Actually, More is More: Designing Paths For The User

You’ve all heard the saying in design that “Less is more.” Well, is it? Obviously it isn’t (Surely in this strange world more is still more), but is it inherently better to have fewer features on a screen?

To answer that question UX-ers have to step out of their design bubble and take a larger viewpoint. It starts with what features are available in the system. It has always been my belief that functionality sells the first generation of any innovative system, and user experience sells the rest. Proper design is built on and around the core features. Simply put, “form follows function.”

If these are true then it is better to have more related and desired capabilities, and do so without cluttering or clouding the most important ones.

The design idea of “less is more” is about simplicity for the designer not the User. It is a tool to be used to clarify and inspire your thoughts, not a holy grail to aspire to.
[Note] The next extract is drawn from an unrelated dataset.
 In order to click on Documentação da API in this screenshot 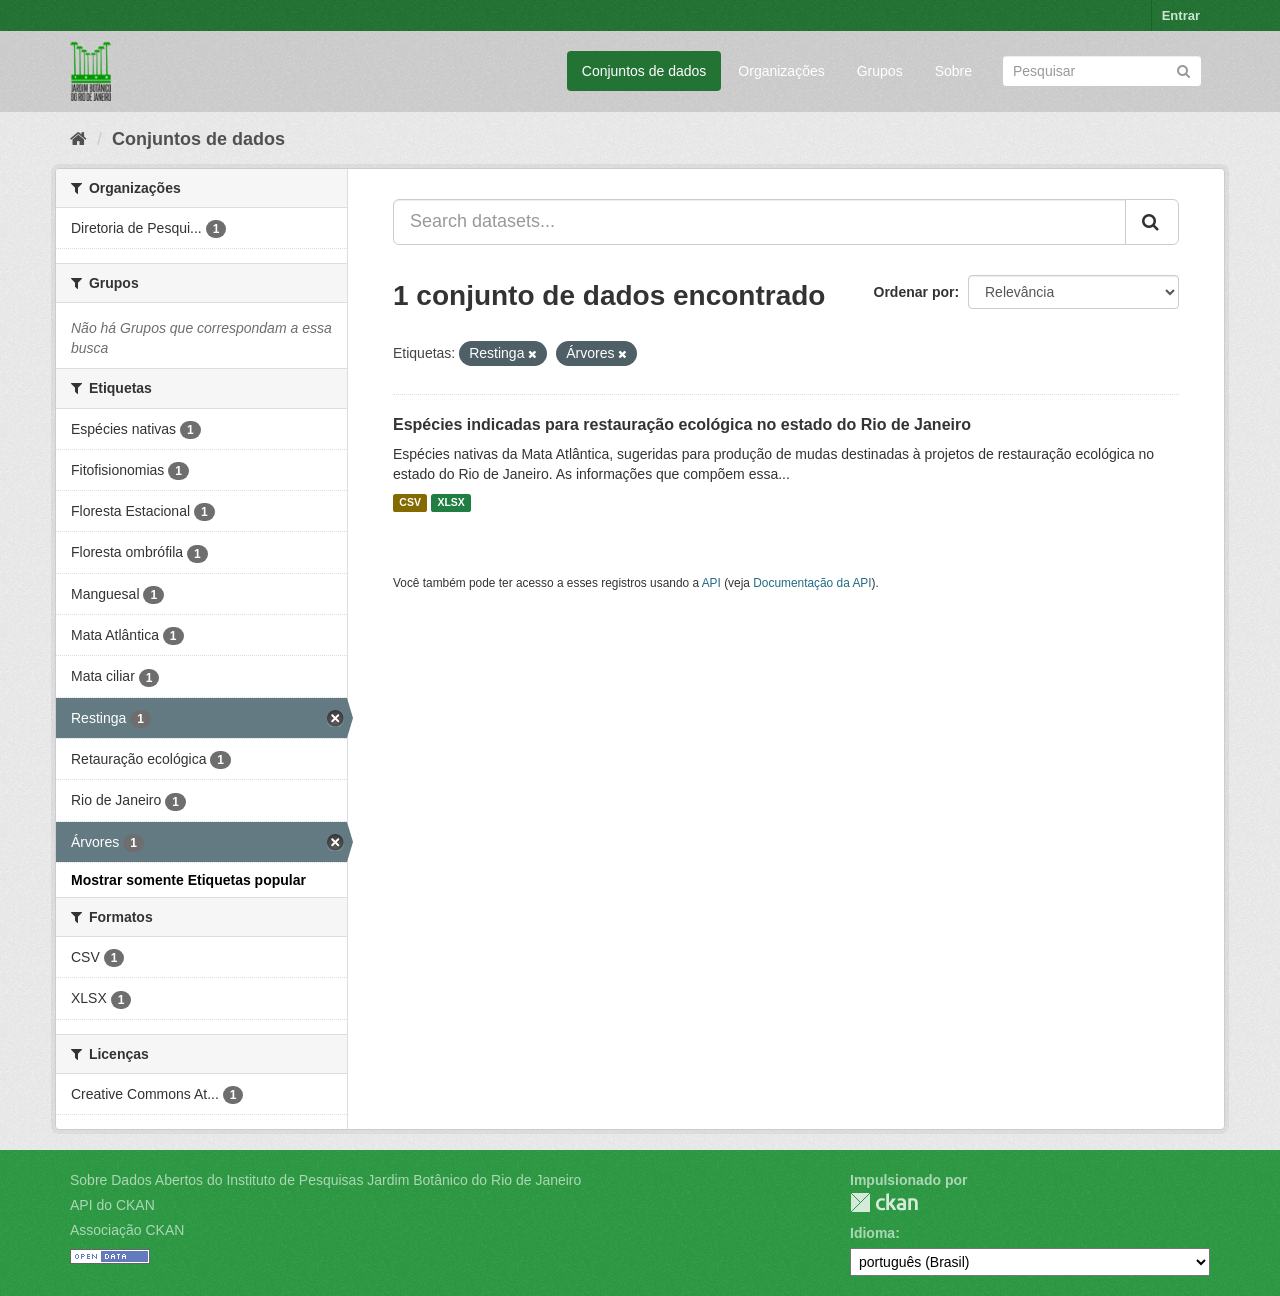 , I will do `click(812, 583)`.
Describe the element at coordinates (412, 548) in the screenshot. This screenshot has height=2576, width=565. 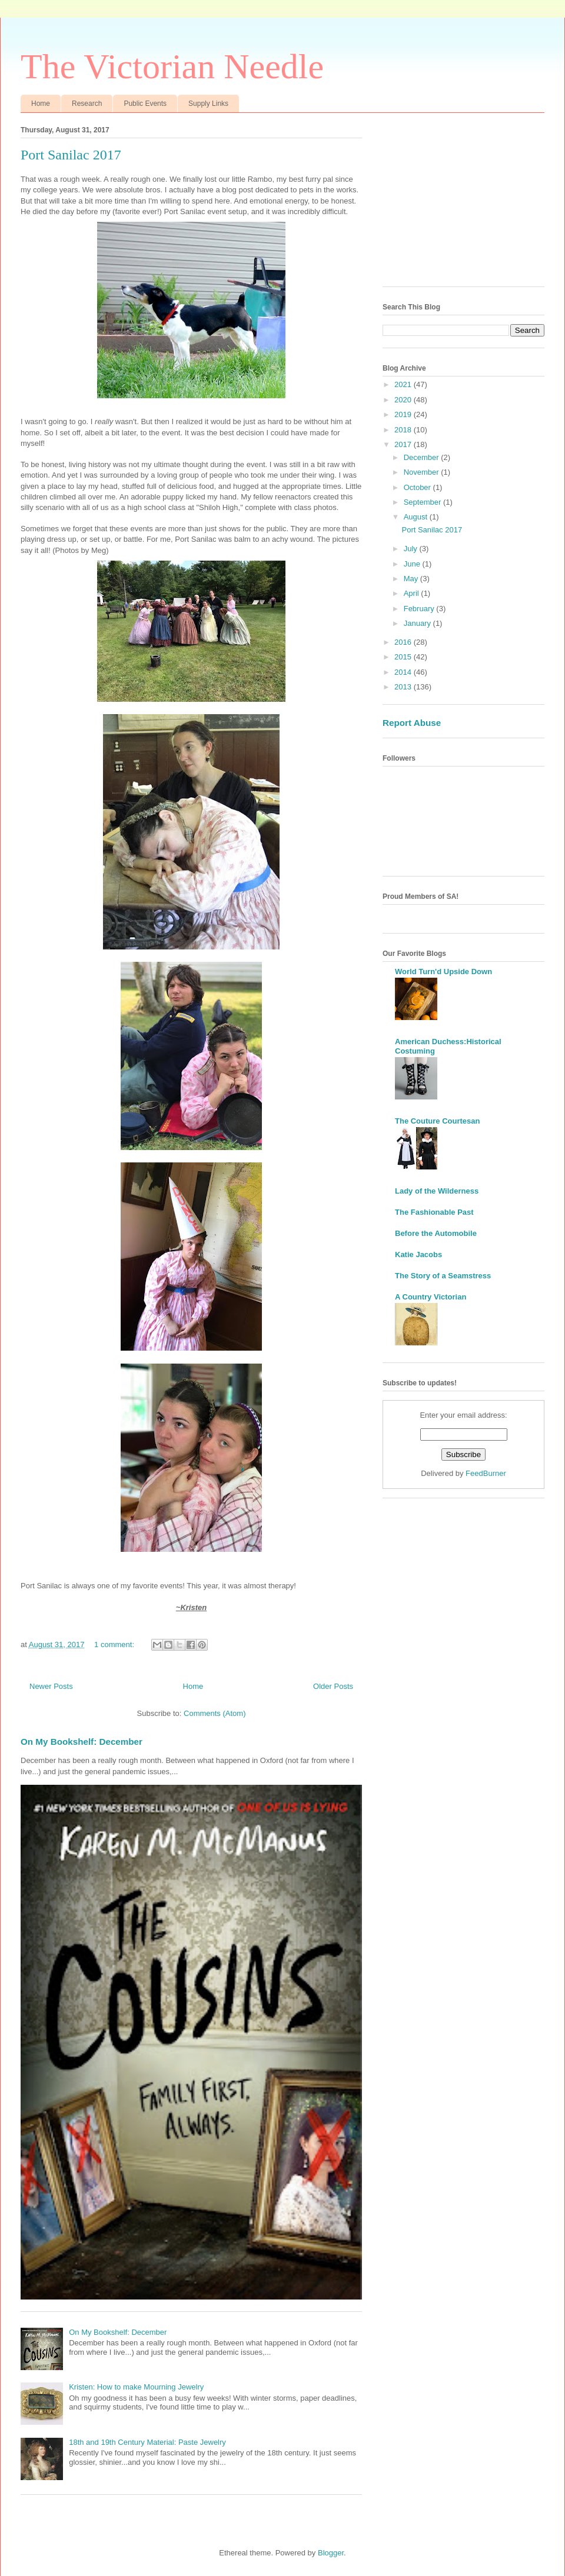 I see `July` at that location.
What is really important to Consumers is direction. Time and time again, I’ve seen in my usability research that the lack of clear direction for the Consumer is the core mistake made by designers.

So here are some of your basic tools to guide one.

  • Page layout – Use the relative positioning of items on the screen to reflect priority for key functionality and increase the scan-ability of the others.
  • Visual design – Use color, size, font and the rest of your tricks to draw attention to the place(s) you want the User to go, without making them oblivious to paths less taken.
  • Terminology – Use the language that the Consumer speaks, not what you got from development. I have background as both a Developer and a User Experience Professional, and believe me those two are not the same person and it is extremely difficult to wear both hats at the same time. It is your responsibility as the expert to overcome the way you were taught the system/talk about it internally, but that’s for a different post.
  • Clean up – Removing unnecessary items from the screen so as not to distract and confuse the User. (this is where less is more comes in)

“Less is more” is a small part of a larger approach to resolving a core issue with complex feature sets. Its simplicity of execution is the reason it has prevailed, but you can’t afford to lose sight of the larger picture.